Work task >>
Below are the records; copy each line in which "target" can be found.

[Stored items]

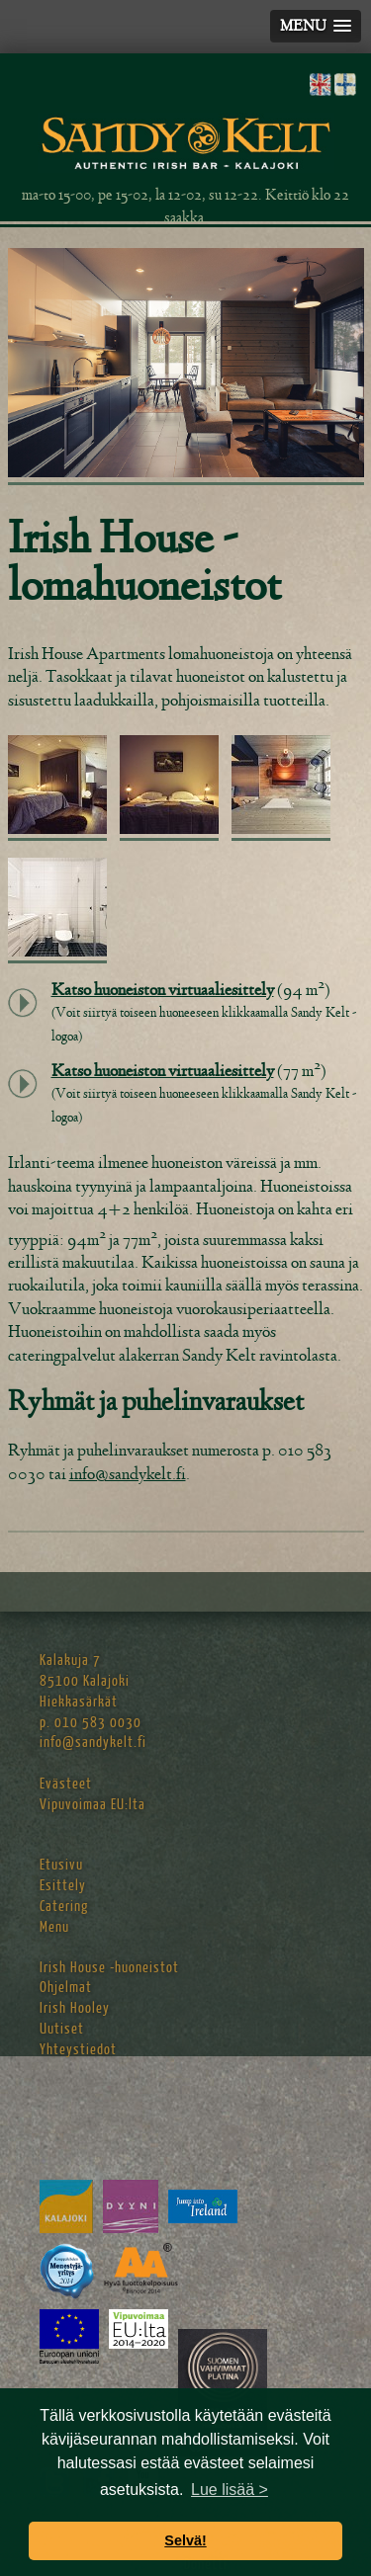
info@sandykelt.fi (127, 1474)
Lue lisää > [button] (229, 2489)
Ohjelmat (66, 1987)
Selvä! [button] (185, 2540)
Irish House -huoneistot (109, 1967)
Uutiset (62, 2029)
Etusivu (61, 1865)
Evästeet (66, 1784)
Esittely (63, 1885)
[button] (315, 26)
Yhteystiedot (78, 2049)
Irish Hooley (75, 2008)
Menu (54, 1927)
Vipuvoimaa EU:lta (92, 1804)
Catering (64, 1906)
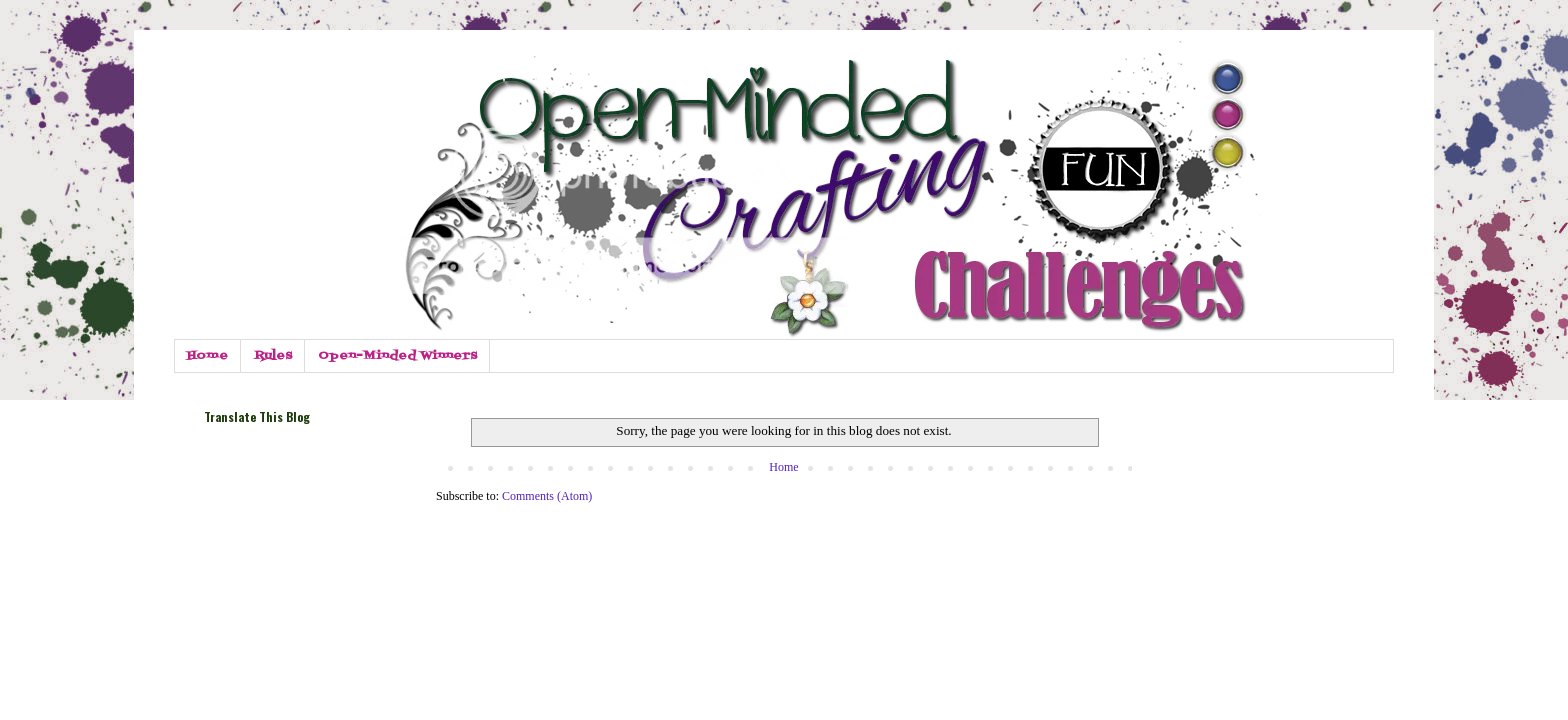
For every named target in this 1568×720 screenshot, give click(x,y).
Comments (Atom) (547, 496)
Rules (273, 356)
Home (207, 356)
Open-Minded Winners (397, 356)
---
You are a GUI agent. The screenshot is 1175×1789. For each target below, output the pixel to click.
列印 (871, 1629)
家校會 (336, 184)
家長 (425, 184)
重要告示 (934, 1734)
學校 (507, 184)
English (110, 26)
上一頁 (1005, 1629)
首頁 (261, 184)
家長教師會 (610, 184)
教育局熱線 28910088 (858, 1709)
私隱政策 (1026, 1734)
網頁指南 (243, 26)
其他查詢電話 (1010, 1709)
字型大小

Answer to this task >>
For every named target in this 1568×720 screenshot, give click(x,y).
You are a GUI agent. The screenshot is 1175×1789. For each target below, output the pixel to click.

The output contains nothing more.